Development and validation of an UPLC-MS/MS method for the quantification of columbin in biological matrices: Applications to absorption, metabolism, and pharmacokinetic studies

• An sensitive UPLC-MS/MS method to quantify columbin was developed.
• The sensitivity and robust method was applied for pharmacokinetic, metabolism, and transport study.
• Extensive first-pass metabolism is the likely reason for the poor bioavailability of columbin in rats.

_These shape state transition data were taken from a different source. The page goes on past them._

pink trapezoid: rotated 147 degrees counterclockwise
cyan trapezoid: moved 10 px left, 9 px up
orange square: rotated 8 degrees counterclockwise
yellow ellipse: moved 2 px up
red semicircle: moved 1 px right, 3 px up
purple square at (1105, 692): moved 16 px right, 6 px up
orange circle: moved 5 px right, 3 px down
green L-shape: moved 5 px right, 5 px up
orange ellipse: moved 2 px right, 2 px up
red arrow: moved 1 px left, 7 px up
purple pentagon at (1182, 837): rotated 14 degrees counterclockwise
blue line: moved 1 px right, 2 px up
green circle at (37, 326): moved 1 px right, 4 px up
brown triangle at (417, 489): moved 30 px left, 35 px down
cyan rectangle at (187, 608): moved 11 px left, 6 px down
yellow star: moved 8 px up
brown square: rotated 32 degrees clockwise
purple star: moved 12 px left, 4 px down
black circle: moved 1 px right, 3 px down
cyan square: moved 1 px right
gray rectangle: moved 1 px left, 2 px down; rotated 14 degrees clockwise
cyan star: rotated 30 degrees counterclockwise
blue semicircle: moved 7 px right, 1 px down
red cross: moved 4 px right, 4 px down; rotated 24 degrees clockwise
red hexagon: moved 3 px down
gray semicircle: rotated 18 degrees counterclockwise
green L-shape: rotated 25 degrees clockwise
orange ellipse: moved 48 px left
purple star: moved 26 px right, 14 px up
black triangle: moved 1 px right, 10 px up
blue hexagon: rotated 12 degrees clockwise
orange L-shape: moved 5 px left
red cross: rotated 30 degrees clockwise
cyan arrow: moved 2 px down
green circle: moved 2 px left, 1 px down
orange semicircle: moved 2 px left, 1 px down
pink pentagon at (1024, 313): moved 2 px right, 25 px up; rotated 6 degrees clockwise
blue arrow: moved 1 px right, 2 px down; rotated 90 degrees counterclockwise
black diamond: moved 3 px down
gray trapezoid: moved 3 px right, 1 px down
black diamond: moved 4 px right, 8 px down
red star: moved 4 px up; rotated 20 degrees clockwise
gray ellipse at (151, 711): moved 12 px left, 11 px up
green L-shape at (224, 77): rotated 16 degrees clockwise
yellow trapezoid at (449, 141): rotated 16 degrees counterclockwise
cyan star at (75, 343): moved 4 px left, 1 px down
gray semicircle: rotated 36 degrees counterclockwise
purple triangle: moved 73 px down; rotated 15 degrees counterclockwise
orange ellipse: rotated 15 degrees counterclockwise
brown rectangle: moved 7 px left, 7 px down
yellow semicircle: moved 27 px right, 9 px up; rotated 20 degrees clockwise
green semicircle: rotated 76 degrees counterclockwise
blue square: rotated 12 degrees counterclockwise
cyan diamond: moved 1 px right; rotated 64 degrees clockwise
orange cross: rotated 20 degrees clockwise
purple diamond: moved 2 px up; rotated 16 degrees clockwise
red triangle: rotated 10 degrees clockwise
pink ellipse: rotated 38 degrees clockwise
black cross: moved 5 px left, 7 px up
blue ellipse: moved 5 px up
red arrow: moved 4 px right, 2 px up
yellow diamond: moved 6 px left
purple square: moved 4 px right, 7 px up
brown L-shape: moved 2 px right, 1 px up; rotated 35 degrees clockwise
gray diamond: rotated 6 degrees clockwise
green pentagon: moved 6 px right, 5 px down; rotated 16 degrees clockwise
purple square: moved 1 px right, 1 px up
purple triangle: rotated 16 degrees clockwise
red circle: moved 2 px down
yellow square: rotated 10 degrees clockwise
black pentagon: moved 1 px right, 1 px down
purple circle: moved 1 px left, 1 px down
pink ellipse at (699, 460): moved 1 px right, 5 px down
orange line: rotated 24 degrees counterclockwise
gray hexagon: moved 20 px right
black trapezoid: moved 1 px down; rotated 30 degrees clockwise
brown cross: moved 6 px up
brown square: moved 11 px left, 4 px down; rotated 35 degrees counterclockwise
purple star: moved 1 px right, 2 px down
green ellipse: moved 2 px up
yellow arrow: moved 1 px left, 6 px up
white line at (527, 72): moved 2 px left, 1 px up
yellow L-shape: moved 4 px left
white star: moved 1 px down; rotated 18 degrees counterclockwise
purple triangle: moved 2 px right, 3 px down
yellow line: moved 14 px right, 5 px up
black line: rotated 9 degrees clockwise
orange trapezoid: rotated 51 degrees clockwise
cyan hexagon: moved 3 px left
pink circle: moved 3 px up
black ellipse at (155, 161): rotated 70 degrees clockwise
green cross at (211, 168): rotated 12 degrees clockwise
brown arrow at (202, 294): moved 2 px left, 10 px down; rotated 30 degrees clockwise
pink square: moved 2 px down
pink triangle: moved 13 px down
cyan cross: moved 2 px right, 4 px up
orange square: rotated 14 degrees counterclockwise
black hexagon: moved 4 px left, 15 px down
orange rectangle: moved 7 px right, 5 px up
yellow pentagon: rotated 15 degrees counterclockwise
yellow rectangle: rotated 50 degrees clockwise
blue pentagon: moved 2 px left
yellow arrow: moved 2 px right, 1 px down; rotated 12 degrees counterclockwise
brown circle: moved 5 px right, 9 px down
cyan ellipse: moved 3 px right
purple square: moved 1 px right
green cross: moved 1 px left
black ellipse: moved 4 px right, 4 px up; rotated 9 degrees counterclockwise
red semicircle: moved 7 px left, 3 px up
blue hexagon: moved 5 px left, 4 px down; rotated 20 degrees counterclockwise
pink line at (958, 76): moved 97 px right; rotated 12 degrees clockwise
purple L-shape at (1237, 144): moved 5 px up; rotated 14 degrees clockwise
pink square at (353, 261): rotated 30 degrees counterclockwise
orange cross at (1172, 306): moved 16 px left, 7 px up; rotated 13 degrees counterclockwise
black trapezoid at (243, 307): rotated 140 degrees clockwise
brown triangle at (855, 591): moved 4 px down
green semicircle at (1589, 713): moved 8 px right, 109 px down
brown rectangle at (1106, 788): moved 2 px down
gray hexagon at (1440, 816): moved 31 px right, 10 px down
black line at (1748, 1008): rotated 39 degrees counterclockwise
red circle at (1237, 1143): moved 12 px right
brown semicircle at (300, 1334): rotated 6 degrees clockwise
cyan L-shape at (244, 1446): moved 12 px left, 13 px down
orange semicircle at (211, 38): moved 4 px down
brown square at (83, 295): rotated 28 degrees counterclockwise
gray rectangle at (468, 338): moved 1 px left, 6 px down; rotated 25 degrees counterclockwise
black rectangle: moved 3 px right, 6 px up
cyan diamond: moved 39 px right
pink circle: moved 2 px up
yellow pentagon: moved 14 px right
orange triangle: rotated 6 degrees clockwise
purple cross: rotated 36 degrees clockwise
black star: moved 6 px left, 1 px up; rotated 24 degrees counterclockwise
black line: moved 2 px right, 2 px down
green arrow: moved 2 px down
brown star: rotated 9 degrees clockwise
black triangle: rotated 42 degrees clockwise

The aim of this study is to develop a sensitive UPLC-MS/MS method to quantify columbin in biological sample. Chromatographic separation was accomplished using Waters UPLC BEH C18 column with acetonitrile and 0.1% of formic acid in water as the mobile phases. The mass analysis was performed on an API 5500 Qtrap mass spectrometer via multiple reaction monitoring (MRM) with positive scan mood. The one-step protein precipitation by methanol was used to extract the analyte from blood samples. The results showed that the linear response range for columbin was 1.22–2,500 nM. The intra and inter day variances were less than 15% and the accuracy was in acceptable range (85–115%). The analysis was done within 3.0 min, and only 50 μL of blood was needed. The validated method was used to determine the pharmacokinetic profile of columbin in Wistar rats, and its transport characteristics in the Caco-2 cell culture model. The results showed that columbin was poorly bioavailable (2.8% p.o. and 14% i.p.) in rats, but its transport was rapid across the Caco-2 cell monolayers, suggesting that extensive first-pass metabolism in the liver was the likely reason for its poor bioavailability. The results revealed that the validated method can be used for columbin analysis in both bioequivalent buffer and blood.